**Exercise**
Leave the pictures out and write out exactly the lines from the top of the entries through the line containing "et/ou par les".

Data to use Start Marker

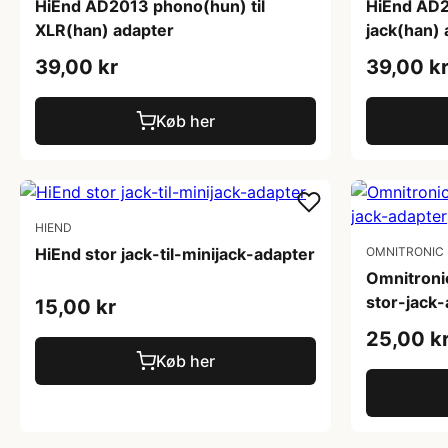
HiEnd AD2013 phono(hun) til
HiEnd AD2
XLR(han) adapter
jack(han) 
39,00 kr
39,00 k
Køb her
HIEND
HiEnd stor jack-til-minijack-adapter
OMNITRONIC
Omnitroni
stor-jack
15,00 kr
25,00 k
Køb her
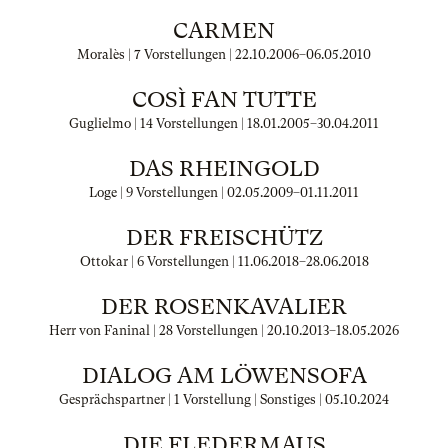
CARMEN
Moralès | 7 Vorstellungen |
22.10.2006
–
06.05.2010
COSÌ FAN TUTTE
Guglielmo | 14 Vorstellungen |
18.01.2005
–
30.04.2011
DAS RHEINGOLD
Loge | 9 Vorstellungen |
02.05.2009
–
01.11.2011
DER FREISCHÜTZ
Ottokar | 6 Vorstellungen |
11.06.2018
–
28.06.2018
DER ROSENKAVALIER
Herr von Faninal | 28 Vorstellungen |
20.10.2013
–
18.05.2026
DIALOG AM LÖWENSOFA
Gesprächspartner | 1 Vorstellung | Sonstiges |
05.10.2024
DIE FLEDERMAUS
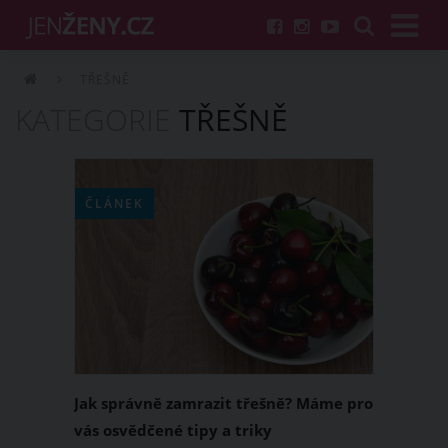
TŘEŠNĚ
KATEGORIE
TŘEŠNĚ
ČLÁNEK
Jak správně zamrazit třešně? Máme pro
vás osvědčené tipy a triky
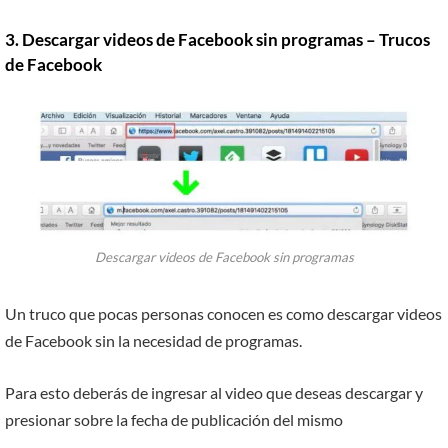
3. Descargar videos de Facebook sin programas – Trucos
de Facebook
Descargar videos de Facebook sin programas
Un truco que pocas personas conocen es como descargar videos
de Facebook sin la necesidad de programas.
Para esto deberás de ingresar al video que deseas descargar y
presionar sobre la fecha de publicación del mismo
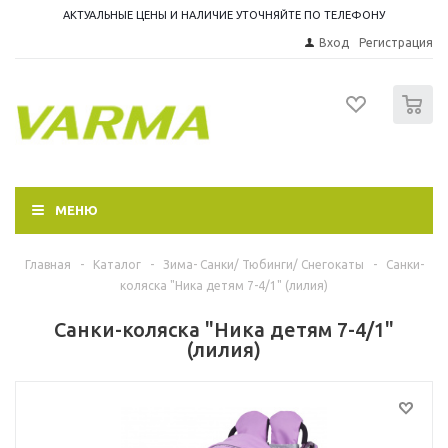
АКТУАЛЬНЫЕ ЦЕНЫ И НАЛИЧИЕ УТОЧНЯЙТЕ ПО ТЕЛЕФОНУ
Вход
Регистрация
0
МЕНЮ
Главная
-
Каталог
-
Зима- Санки/ Тюбинги/ Снегокаты
-
Санки-
коляска "Ника детям 7-4/1" (лилия)
Санки-коляска "Ника детям 7-4/1"
(лилия)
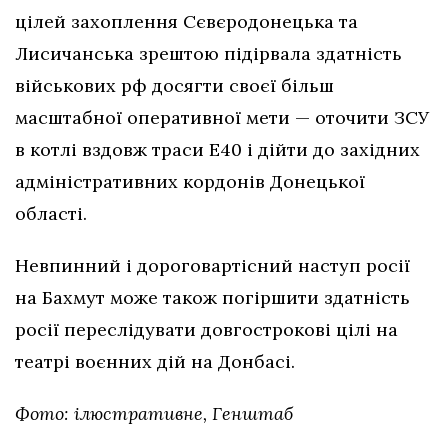
цілей захоплення Сєвєродонецька та
Лисичанська зрештою підірвала здатність
військових рф досягти своєї більш
масштабної оперативної мети — оточити ЗСУ
в котлі вздовж траси Е40 і дійти до західних
адміністративних кордонів Донецької
області.
Невпинний і дороговартісний наступ росії
на Бахмут може також погіршити здатність
росії переслідувати довгострокові цілі на
театрі воєнних дій на Донбасі.
Фото: ілюстративне, Генштаб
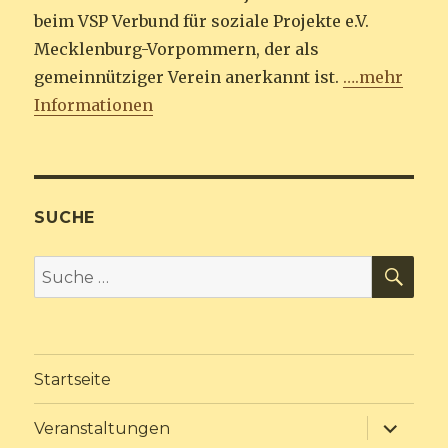
beim VSP Verbund für soziale Projekte e.V.
Mecklenburg-Vorpommern, der als
gemeinnütziger Verein anerkannt ist.
….mehr
Informationen
SUCHE
SU
Suche
nach:
Startseite
Unterme
Veranstaltungen
anzeige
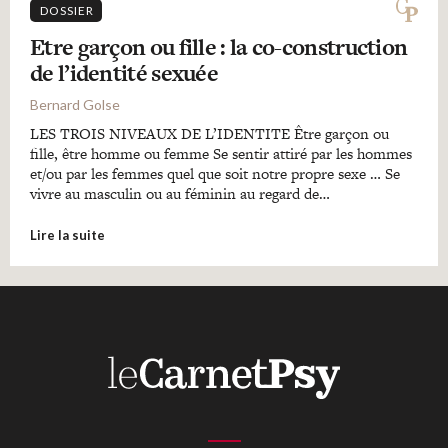
DOSSIER
Etre garçon ou fille : la co-construction
de l’identité sexuée
Bernard Golse
LES TROIS NIVEAUX DE L’IDENTITE Être garçon ou
fille, être homme ou femme Se sentir attiré par les hommes
et/ou par les femmes quel que soit notre propre sexe … Se
vivre au masculin ou au féminin au regard de…
Lire la suite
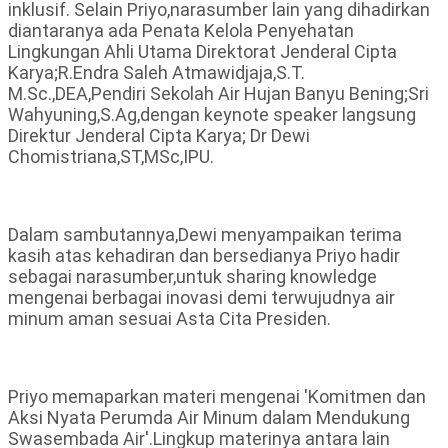
inklusif. Selain Priyo,narasumber lain yang dihadirkan
diantaranya ada Penata Kelola Penyehatan
Lingkungan Ahli Utama Direktorat Jenderal Cipta
Karya;R.Endra Saleh Atmawidjaja,S.T.
M.Sc.,DEA,Pendiri Sekolah Air Hujan Banyu Bening;Sri
Wahyuning,S.Ag,dengan keynote speaker langsung
Direktur Jenderal Cipta Karya; Dr Dewi
Chomistriana,ST,MSc,IPU.
Dalam sambutannya,Dewi menyampaikan terima
kasih atas kehadiran dan bersedianya Priyo hadir
sebagai narasumber,untuk sharing knowledge
mengenai berbagai inovasi demi terwujudnya air
minum aman sesuai Asta Cita Presiden.
Priyo memaparkan materi mengenai 'Komitmen dan
Aksi Nyata Perumda Air Minum dalam Mendukung
Swasembada Air'.Lingkup materinya antara lain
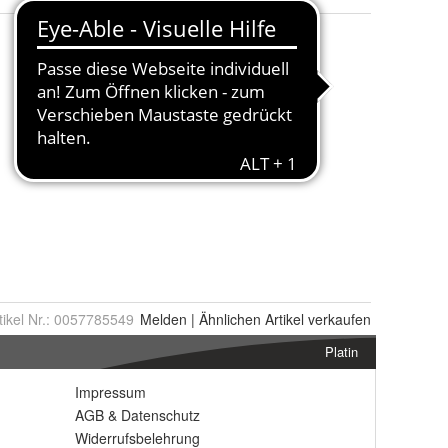
tikel Nr.:
0057785549
Melden
|
Ähnlichen
Artikel verkaufen
Platin
Impressum
AGB
&
Datenschutz
Widerrufsbelehrung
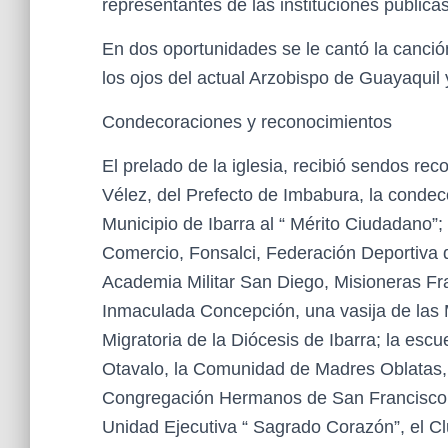
representantes de las instituciones pública
En dos oportunidades se le cantó la canci
los ojos del actual Arzobispo de Guayaquil 
Condecoraciones y reconocimientos
El prelado de la iglesia, recibió sendos r
Vélez, del Prefecto de Imbabura, la condec
Municipio de Ibarra al “ Mérito Ciudadano
Comercio, Fonsalci, Federación Deportiva
Academia Militar San Diego, Misioneras Fr
Inmaculada Concepción, una vasija de las M
Migratoria de la Diócesis de Ibarra; la esc
Otavalo, la Comunidad de Madres Oblatas,
Congregación Hermanos de San Francisco d
Unidad Ejecutiva “ Sagrado Corazón”, el Cl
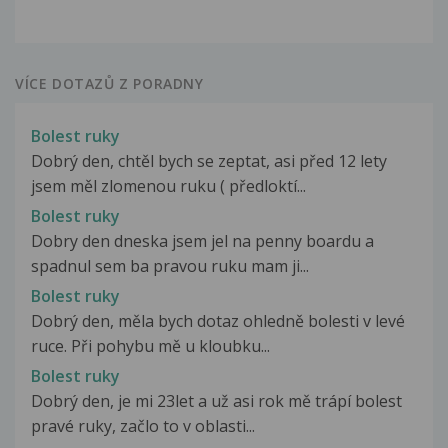
VÍCE DOTAZŮ Z PORADNY
Bolest ruky
Dobrý den, chtěl bych se zeptat, asi před 12 lety
jsem měl zlomenou ruku ( předloktí...
Bolest ruky
Dobry den dneska jsem jel na penny boardu a
spadnul sem ba pravou ruku mam ji...
Bolest ruky
Dobrý den, měla bych dotaz ohledně bolesti v levé
ruce. Při pohybu mě u kloubku...
Bolest ruky
Dobrý den, je mi 23let a už asi rok mě trápí bolest
pravé ruky, začlo to v oblasti...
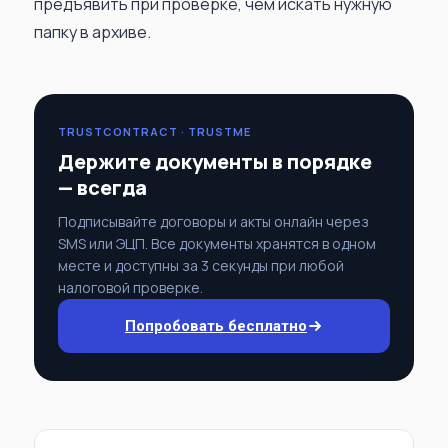
предъявить при проверке, чем искать нужную
папку в архиве.
TRUSTCONTRACT · TRUSTME
Держите документы в порядке
— всегда
Подписывайте договоры и акты онлайн через
SMS или ЭЦП. Все документы хранятся в одном
месте и доступны за 3 секунды при любой
налоговой проверке.
Попробовать бесплатно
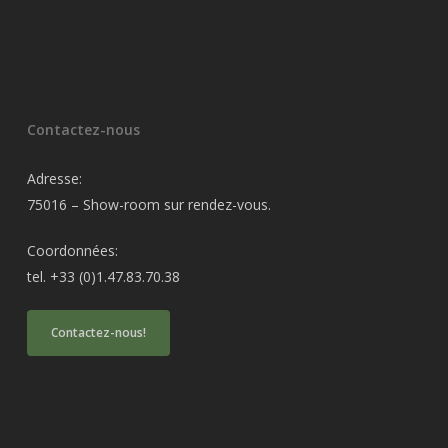
Contactez-nous
Adresse:
75016 – Show-room sur rendez-vous.
Coordonnées:
tel. +33 (0)1.47.83.70.38
Contactez-nous!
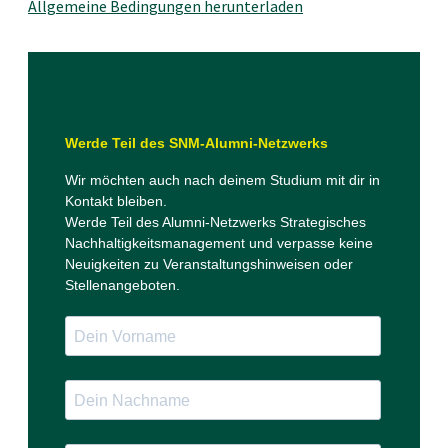
Allgemeine Bedingungen herunterladen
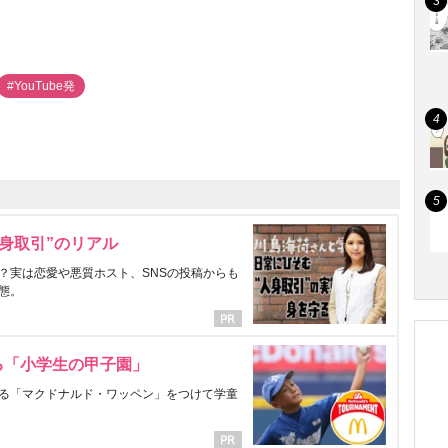
#YouTube発
身取引”のリアル
？実は恋愛や悪質ホスト、SNSの投稿からも
態。
る「小学生の甲子園」
る「マクドナルド・ワッペン」をつけて学童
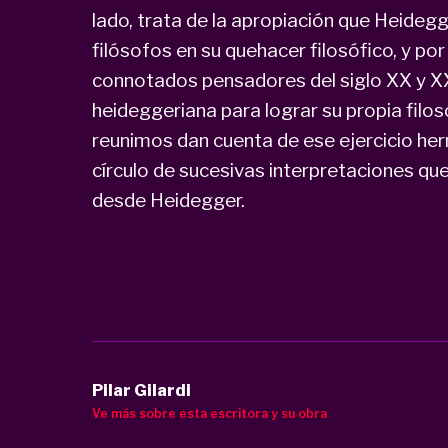
lado, trata de la apropiación que Heideg
filósofos en su quehacer filosófico, y por
connotados pensadores del siglo XX y XXI
heideggeriana para lograr su propia filoso
reunimos dan cuenta de ese ejercicio he
círculo de sucesivas interpretaciones qu
desde Heidegger.
Pilar Gilardi
Ve más sobre esta escritora y su obra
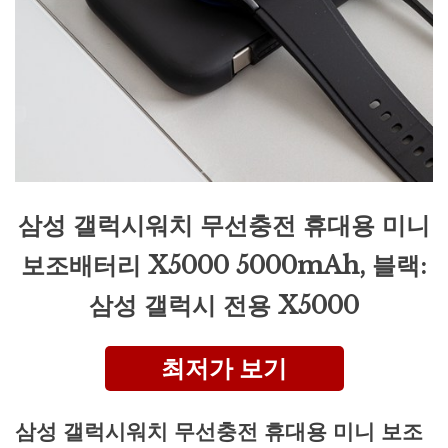
삼성 갤럭시워치 무선충전 휴대용 미니
보조배터리 X5000 5000mAh, 블랙:
삼성 갤럭시 전용 X5000
최저가 보기
삼성 갤럭시워치 무선충전 휴대용 미니 보조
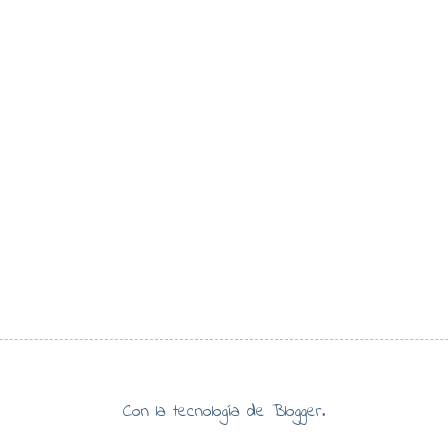
Con la tecnología de
Blogger
.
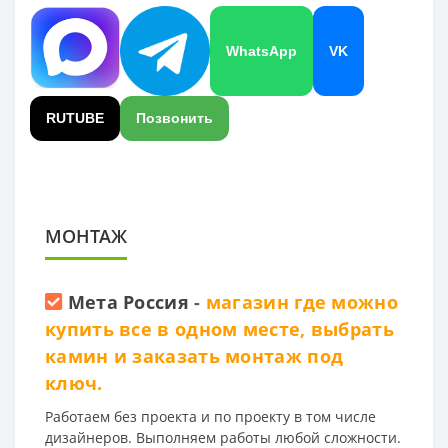
WhatsApp
VK
RUTUBE
Позвонить
МОНТАЖ
Мета Россия
-
магазин где можно
купить все в одном месте, выбрать
камин и заказать монтаж под
ключ.
Работаем без проекта и по проекту в том числе
дизайнеров. Выполняем работы любой сложности.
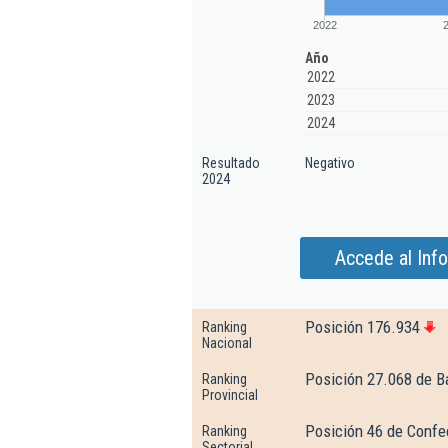
2022
Año
2022
2023
2024
Resultado
Negativo
2024
Accede al Inf
Posición 176.934
Ranking
Nacional
Posición 27.068 de B
Ranking
Provincial
Posición 46 de Confe
Ranking
Sectorial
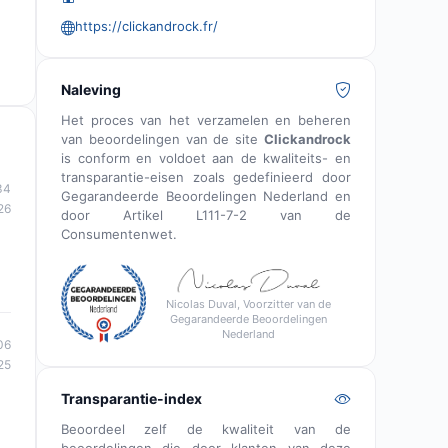
https://clickandrock.fr/
Naleving
Het proces van het verzamelen en beheren
van beoordelingen van de site
Clickandrock
is conform en voldoet aan de kwaliteits- en
transparantie-eisen zoals gedefinieerd door
34
Gegarandeerde Beoordelingen Nederland en
26
door Artikel L111-7-2 van de
Consumentenwet.
Nicolas Duval, Voorzitter van de
Gegarandeerde Beoordelingen
Nederland
06
25
Transparantie-index
Beoordeel zelf de kwaliteit van de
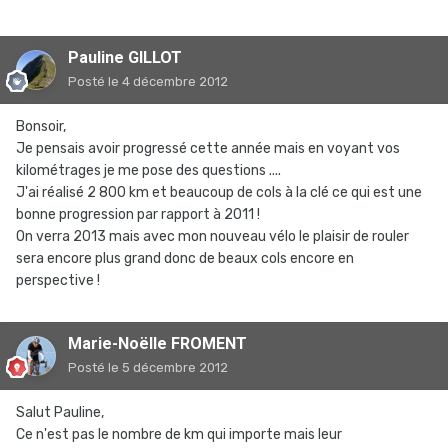
Pauline GILLOT
Posté
le 4 décembre 2012
Bonsoir,
Je pensais avoir progressé cette année mais en voyant vos
kilométrages je me pose des questions ....
J'ai réalisé 2 800 km et beaucoup de cols à la clé ce qui est une
bonne progression par rapport à 2011 !
On verra 2013 mais avec mon nouveau vélo le plaisir de rouler
sera encore plus grand donc de beaux cols encore en
perspective !
Marie-Noëlle FROMENT
Posté
le 5 décembre 2012
Salut Pauline,
Ce n'est pas le nombre de km qui importe mais leur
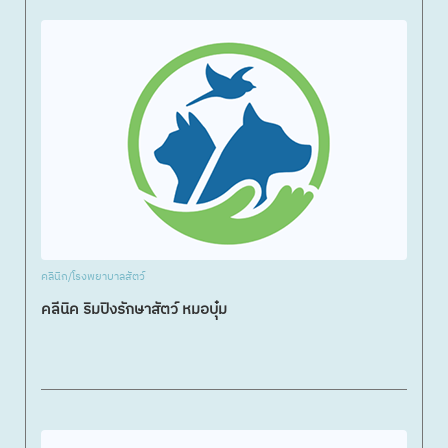
คลินิก/โรงพยาบาลสัตว์
คลีนิค ริมปิงรักษาสัตว์ หมอบุ๋ม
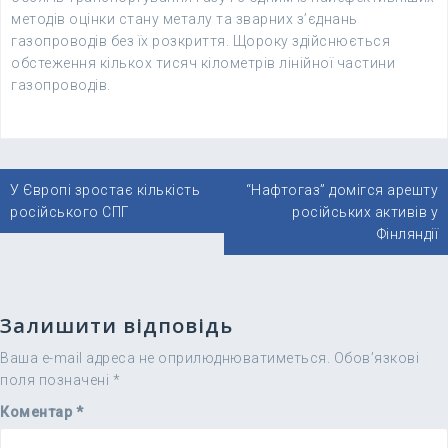
методів оцінки стану металу та зварних з’єднань
газопроводів без їх розкриття. Щороку здійснюється
обстеження кількох тисяч кілометрів лінійної частини
газопроводів.
Навігація
У Європі зростає кількість
“Нафтогаз” домігся арешту
записів
російського СПГ
російських активів у
Фінляндії
Залишити відповідь
Ваша e-mail адреса не оприлюднюватиметься.
Обов’язкові
поля позначені
*
Коментар
*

Data to use End Marker

**Response**
HiEnd AD2013 phono(hun) til
HiEnd AD2
XLR(han) adapter
jack(han) 
39,00 kr
39,00 k
Køb her
HIEND
HiEnd stor jack-til-minijack-adapter
OMNITRONIC
Omnitroni
stor-jack
15,00 kr
25,00 k
Køb her
CARMEN
Moralès | 7 Vorstellungen |
22.10.2006
–
06.05.2010
COSÌ FAN TUTTE
Guglielmo | 14 Vorstellungen |
18.01.2005
–
30.04.2011
DAS RHEINGOLD
Loge | 9 Vorstellungen |
02.05.2009
–
01.11.2011
DER FREISCHÜTZ
Ottokar | 6 Vorstellungen |
11.06.2018
–
28.06.2018
DER ROSENKAVALIER
Herr von Faninal | 28 Vorstellungen |
20.10.2013
–
18.05.2026
DIALOG AM LÖWENSOFA
Gesprächspartner | 1 Vorstellung | Sonstiges |
05.10.2024
DIE FLEDERMAUS
TŘEŠNĚ
KATEGORIE
TŘEŠNĚ
ČLÁNEK
Jak správně zamrazit třešně? Máme pro
vás osvědčené tipy a triky
3. Descargar videos de Facebook sin programas – Trucos
de Facebook
Descargar videos de Facebook sin programas
Un truco que pocas personas conocen es como descargar videos
de Facebook sin la necesidad de programas.
Para esto deberás de ingresar al video que deseas descargar y
presionar sobre la fecha de publicación del mismo
АКТУАЛЬНЫЕ ЦЕНЫ И НАЛИЧИЕ УТОЧНЯЙТЕ ПО ТЕЛЕФОНУ
Вход
Регистрация
0
МЕНЮ
Главная
-
Каталог
-
Зима- Санки/ Тюбинги/ Снегокаты
-
Санки-
коляска "Ника детям 7-4/1" (лилия)
Санки-коляска "Ника детям 7-4/1"
(лилия)
цілей захоплення Сєвєродонецька та
Лисичанська зрештою підірвала здатність
військових рф досягти своєї більш
масштабної оперативної мети — оточити ЗСУ
в котлі вздовж траси Е40 і дійти до західних
адміністративних кордонів Донецької
області.
Невпинний і дороговартісний наступ росії
на Бахмут може також погіршити здатність
росії переслідувати довгострокові цілі на
театрі воєнних дій на Донбасі.
Фото: ілюстративне, Генштаб
beim VSP Verbund für soziale Projekte e.V.
Mecklenburg-Vorpommern, der als
gemeinnütziger Verein anerkannt ist.
….mehr
Informationen
SUCHE
SU
Suche
nach:
Startseite
Unterme
Veranstaltungen
anzeige
DOSSIER
Etre garçon ou fille : la co-construction
de l’identité sexuée
Bernard Golse
LES TROIS NIVEAUX DE L’IDENTITE Être garçon ou
fille, être homme ou femme Se sentir attiré par les hommes
et/ou par les femmes quel que soit notre propre sexe … Se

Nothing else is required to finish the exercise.